O ato percorreu ruas da cidade em clima carnavalesco, com direito a marchinha criada especialmente para o protesto, enquanto participantes distribuíam panfletos e dialogavam com moradores e comerciantes. A obra já possui frentes iniciadas perto do ABC, em Suzano, mas o movimento afirma que não houve audiências públicas e que não existe EIA-RIMA (Estudo de Impacto Ambiental – Relatório de Impacto de Meio Ambiente), o que, na avaliação deles, impediria a execução.
Além da contestação legal, a crítica central envolve impactos urbanos e ambientais. Integrantes do movimento afirmam que a intervenção pode isolar bairros inteiros durante meses, sobrecarregar ruas estreitas e comprometer nascentes responsáveis por abastecer a represa que fornece água ao ABC. A preocupação é que a infraestrutura local não suporte canteiros de obras de grande porte nem o fluxo intenso de caminhões e máquinas pesadas.
O engenheiro civil e ex-presidente do Conselho Municipal de Meio Ambiente de Rio Grande da Serra, Amaury Monteiro Júnior, avaliou a mobilização como positiva para ampliar a conscientização. “Fizemos uma boa panfletagem, conversamos com os comerciantes e também com o pessoal do Parque América que é um bairro importante da cidade. As pessoas estão entendendo que essa obra vai destruir a cidade além de acabar com a água que é produzida aqui. Estão entendendo que essa obra vai afetar todos nós em Rio Grande da Serra e também o abastecimento de toda a região”, afirmou.
Segundo ele, o projeto exigirá estruturas incompatíveis com a malha viária local. As ruas teriam cerca de quatro metros de largura, mas a instalação dos canos — com 1,80 metro de altura — exigiria pelo menos 12 metros de espaço. Para viabilizar a passagem da tubulação, vegetação e nascentes ao longo do trajeto seriam removidas pelas máquinas.

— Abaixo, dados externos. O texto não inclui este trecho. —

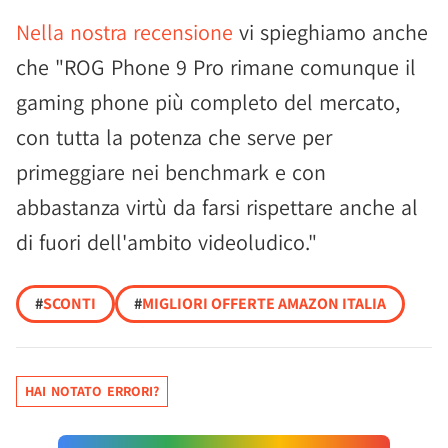
Nella nostra recensione
vi spieghiamo anche
che "ROG Phone 9 Pro rimane comunque il
gaming phone più completo del mercato,
con tutta la potenza che serve per
primeggiare nei benchmark e con
abbastanza virtù da farsi rispettare anche al
di fuori dell'ambito videoludico."
#
SCONTI
#
MIGLIORI OFFERTE AMAZON ITALIA
HAI NOTATO ERRORI?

Monteiro Júnior também apontou possíveis irregularidades no processo ambiental. “Não fizeram o EIA-Rima, não há um levantamento das nascentes, porque, pela lei a obra tem que ficar distante pelo menos 50 metros delas, mas na Estrada do Caracu, elas ficam junto à pista, onde vão abrir a vala para instalar a tubulação. Por isso eu vejo que é correta a postura da prefeitura de, enquanto a Sabesp não tiver o EIA-RIMA, de não autorizar a obra, mas depois que tiveram não tem como segurar, por isso o nosso papel enquanto sociedade civil organizada é barrar esse processo de licenciamento da obra que tem apenas uma autorização de estudos e não para execução”, declarou.

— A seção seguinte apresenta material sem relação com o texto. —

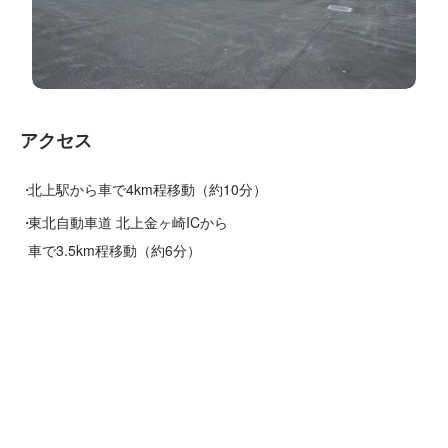
アクセス
北上駅から車で4km程移動（約10分）
東北自動車道 北上金ヶ崎ICから
車で3.5km程移動（約6分）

Outro ponto levantado pelo engenheiro é o risco de bloqueio total de circulação em determinados trechos. Segundo ele, existem vias onde é possível percorrer até dois quilômetros sem nenhuma travessa. “Como as pessoas vão sair para o trabalho, como as crianças vão para a escola e se alguém precisar de socorro, a ambulância chega como?”, questionou.

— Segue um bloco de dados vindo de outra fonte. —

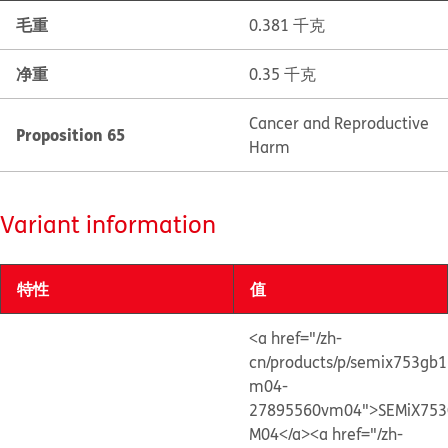
毛重
0.381 千克
净重
0.35 千克
Cancer and Reproductive
Proposition 65
Harm
Variant information
特性
值
<a href="/zh-
cn/products/p/semix753gb
m04-
27895560vm04">SEMiX753
M04</a>
<a href="/zh-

A estimativa é de mais de 40 mil viagens de caminhão para movimentar 370 mil metros cúbicos de terra, o que, além do impacto ambiental, poderia afetar imóveis e equipamentos públicos. O tema foi discutido nesta semana em reunião do Consórcio Intermunicipal e já existem representações protocoladas no Ministério Público, ainda sem decisão. “Esse é um problema que atinge diretamente Rio Grande da Serra, mas indiretamente todo o abastecimento de água do ABC e outras cidades”, acrescentou.